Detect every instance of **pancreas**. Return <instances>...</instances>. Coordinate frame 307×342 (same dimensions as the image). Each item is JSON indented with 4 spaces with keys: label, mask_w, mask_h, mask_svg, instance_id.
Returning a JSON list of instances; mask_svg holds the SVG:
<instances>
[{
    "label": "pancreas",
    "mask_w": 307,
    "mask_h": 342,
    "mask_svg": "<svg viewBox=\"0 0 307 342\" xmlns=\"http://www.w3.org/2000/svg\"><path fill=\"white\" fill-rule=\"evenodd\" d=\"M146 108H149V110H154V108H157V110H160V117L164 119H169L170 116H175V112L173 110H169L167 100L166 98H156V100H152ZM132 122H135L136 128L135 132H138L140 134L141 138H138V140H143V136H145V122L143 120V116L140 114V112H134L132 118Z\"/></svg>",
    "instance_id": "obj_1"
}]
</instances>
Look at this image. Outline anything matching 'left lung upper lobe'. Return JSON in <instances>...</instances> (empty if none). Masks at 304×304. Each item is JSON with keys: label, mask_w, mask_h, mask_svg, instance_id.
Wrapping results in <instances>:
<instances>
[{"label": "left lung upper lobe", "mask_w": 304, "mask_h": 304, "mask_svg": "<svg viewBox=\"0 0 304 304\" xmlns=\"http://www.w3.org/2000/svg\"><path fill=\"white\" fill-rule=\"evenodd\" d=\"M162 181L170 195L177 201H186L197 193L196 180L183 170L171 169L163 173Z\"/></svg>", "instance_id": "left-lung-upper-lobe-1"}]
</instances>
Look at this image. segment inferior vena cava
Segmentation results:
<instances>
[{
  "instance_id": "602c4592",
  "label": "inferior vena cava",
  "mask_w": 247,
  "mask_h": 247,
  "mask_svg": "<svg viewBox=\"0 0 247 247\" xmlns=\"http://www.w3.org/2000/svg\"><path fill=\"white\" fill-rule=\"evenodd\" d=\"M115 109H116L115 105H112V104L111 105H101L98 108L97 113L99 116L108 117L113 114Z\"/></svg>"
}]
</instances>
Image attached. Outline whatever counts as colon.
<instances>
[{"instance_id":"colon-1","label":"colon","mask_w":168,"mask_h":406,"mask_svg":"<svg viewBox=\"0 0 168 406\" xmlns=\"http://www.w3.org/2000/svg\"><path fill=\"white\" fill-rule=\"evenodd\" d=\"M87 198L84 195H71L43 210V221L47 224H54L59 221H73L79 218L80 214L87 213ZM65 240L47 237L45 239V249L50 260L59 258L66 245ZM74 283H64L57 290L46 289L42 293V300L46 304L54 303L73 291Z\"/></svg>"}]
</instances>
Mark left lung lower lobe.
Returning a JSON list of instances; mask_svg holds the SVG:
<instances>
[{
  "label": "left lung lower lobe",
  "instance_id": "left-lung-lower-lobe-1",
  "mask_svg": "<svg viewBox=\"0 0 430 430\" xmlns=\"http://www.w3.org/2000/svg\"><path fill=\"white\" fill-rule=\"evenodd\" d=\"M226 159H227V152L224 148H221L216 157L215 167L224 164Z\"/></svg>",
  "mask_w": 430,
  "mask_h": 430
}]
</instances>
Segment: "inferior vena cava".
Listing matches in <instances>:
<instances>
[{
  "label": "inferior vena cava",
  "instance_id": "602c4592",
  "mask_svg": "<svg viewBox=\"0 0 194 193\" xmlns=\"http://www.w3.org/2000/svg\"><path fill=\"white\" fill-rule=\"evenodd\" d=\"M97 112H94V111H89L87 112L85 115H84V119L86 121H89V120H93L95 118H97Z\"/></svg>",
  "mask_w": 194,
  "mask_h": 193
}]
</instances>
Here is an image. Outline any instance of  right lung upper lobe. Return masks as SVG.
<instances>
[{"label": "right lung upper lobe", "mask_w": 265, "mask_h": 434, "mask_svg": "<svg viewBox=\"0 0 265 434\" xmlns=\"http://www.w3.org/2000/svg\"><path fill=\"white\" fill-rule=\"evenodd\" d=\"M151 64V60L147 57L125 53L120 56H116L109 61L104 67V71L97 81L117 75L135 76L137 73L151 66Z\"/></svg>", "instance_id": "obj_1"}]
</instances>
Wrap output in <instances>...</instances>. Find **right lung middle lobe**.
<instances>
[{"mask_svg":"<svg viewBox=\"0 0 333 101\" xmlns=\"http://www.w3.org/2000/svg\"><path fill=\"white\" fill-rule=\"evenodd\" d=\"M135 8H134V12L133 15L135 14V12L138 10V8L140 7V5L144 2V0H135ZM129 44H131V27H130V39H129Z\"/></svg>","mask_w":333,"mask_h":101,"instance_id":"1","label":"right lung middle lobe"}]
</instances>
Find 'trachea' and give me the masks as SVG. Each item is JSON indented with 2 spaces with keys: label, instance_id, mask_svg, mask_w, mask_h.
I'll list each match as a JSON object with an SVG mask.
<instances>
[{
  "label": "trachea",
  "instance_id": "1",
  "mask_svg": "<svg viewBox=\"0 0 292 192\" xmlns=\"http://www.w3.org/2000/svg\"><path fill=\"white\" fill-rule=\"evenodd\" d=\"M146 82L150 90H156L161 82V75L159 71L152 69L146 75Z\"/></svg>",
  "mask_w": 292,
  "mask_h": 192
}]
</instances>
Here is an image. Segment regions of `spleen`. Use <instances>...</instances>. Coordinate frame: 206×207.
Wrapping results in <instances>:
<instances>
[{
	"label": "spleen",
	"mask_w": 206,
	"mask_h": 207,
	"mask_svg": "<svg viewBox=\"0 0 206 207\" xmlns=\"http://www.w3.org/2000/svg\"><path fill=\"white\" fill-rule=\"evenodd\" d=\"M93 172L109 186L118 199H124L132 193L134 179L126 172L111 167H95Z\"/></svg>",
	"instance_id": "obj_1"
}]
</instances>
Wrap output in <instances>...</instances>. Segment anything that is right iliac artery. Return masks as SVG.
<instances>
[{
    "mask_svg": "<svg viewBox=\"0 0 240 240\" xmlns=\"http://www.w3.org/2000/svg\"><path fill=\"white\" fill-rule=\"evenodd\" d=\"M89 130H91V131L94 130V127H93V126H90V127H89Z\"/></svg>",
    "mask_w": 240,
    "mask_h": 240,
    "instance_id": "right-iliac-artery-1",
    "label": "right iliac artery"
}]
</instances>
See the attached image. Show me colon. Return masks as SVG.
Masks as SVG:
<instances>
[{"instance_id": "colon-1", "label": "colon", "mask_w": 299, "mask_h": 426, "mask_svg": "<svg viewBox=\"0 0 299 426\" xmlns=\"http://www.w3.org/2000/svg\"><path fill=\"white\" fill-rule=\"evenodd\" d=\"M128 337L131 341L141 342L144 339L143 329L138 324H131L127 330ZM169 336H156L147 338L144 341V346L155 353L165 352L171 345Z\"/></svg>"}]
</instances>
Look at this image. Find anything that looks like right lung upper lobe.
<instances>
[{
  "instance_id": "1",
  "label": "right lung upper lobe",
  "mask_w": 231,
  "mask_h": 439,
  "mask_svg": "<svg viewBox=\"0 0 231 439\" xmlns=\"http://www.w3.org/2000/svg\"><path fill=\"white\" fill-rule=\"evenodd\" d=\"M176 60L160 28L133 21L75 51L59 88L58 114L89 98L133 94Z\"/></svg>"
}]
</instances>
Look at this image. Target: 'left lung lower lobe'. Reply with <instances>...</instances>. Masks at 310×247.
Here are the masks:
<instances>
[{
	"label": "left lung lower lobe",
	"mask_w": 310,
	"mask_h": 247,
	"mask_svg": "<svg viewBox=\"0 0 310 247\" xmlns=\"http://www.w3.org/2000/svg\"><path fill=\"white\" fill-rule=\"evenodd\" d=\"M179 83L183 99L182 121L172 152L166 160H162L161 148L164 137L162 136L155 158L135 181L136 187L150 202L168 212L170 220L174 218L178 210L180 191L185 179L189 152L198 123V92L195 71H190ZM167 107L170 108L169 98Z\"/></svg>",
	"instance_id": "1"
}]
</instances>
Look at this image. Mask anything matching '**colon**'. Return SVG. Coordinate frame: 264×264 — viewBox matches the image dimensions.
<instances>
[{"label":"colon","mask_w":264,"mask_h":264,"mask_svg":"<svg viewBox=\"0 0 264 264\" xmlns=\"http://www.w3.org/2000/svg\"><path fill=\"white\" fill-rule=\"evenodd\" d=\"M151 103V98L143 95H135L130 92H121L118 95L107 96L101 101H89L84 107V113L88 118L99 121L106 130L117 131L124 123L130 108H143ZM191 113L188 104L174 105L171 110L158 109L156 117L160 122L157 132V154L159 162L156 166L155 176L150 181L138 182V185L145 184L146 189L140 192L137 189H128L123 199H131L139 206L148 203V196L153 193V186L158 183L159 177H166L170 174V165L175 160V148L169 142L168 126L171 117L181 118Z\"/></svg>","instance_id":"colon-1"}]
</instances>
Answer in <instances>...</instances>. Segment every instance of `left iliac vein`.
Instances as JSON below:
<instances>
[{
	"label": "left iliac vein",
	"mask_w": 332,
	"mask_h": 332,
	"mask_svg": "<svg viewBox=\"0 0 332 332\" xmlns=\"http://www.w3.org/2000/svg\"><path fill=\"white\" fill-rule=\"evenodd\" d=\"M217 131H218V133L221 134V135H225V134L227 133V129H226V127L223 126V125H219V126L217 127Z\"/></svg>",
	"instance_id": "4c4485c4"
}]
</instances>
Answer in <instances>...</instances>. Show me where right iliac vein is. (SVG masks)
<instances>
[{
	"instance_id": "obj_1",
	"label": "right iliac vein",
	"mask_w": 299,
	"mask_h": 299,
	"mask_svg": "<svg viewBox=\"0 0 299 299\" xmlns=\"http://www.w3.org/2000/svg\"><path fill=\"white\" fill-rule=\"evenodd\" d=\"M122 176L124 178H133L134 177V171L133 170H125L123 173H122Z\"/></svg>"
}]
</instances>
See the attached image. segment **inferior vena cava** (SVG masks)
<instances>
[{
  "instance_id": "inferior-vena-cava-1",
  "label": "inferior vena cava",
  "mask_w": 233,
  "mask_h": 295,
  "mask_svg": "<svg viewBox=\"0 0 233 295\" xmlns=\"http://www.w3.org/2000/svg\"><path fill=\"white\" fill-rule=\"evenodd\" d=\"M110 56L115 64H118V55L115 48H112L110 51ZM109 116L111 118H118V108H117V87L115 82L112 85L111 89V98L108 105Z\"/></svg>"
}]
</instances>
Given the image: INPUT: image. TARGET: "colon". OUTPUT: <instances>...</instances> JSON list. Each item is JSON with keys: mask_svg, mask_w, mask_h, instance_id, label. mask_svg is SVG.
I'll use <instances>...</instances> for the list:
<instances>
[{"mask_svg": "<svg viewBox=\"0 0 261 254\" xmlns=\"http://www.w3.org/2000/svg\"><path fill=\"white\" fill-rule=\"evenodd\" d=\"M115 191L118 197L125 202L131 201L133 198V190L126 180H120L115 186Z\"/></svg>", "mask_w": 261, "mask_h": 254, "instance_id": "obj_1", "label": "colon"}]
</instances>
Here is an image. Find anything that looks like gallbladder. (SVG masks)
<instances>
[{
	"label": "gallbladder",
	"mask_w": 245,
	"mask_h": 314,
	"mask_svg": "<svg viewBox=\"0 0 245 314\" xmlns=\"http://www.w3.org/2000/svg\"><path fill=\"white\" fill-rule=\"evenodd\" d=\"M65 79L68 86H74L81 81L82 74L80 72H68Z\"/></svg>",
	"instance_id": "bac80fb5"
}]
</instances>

----------------

- _Task goal_: Repeat the line that contains "See the attached image. segment", then every line after it until the records end, with nothing added.

- _Task result_:
See the attached image. segment **inferior vena cava** (SVG masks)
<instances>
[{
  "instance_id": "inferior-vena-cava-1",
  "label": "inferior vena cava",
  "mask_w": 233,
  "mask_h": 295,
  "mask_svg": "<svg viewBox=\"0 0 233 295\" xmlns=\"http://www.w3.org/2000/svg\"><path fill=\"white\" fill-rule=\"evenodd\" d=\"M110 56L115 64H118V55L115 48H112L110 51ZM109 116L111 118H118V108H117V87L115 82L112 85L111 89V98L108 105Z\"/></svg>"
}]
</instances>
Given the image: INPUT: image. TARGET: "colon". OUTPUT: <instances>...</instances> JSON list. Each item is JSON with keys: mask_svg, mask_w, mask_h, instance_id, label. mask_svg is SVG.
I'll use <instances>...</instances> for the list:
<instances>
[{"mask_svg": "<svg viewBox=\"0 0 261 254\" xmlns=\"http://www.w3.org/2000/svg\"><path fill=\"white\" fill-rule=\"evenodd\" d=\"M115 191L118 197L125 202L131 201L133 198V190L126 180H120L115 186Z\"/></svg>", "mask_w": 261, "mask_h": 254, "instance_id": "obj_1", "label": "colon"}]
</instances>
Here is an image. Find anything that looks like gallbladder. (SVG masks)
<instances>
[{
	"label": "gallbladder",
	"mask_w": 245,
	"mask_h": 314,
	"mask_svg": "<svg viewBox=\"0 0 245 314\" xmlns=\"http://www.w3.org/2000/svg\"><path fill=\"white\" fill-rule=\"evenodd\" d=\"M65 79L68 86H74L81 81L82 74L80 72H68Z\"/></svg>",
	"instance_id": "bac80fb5"
}]
</instances>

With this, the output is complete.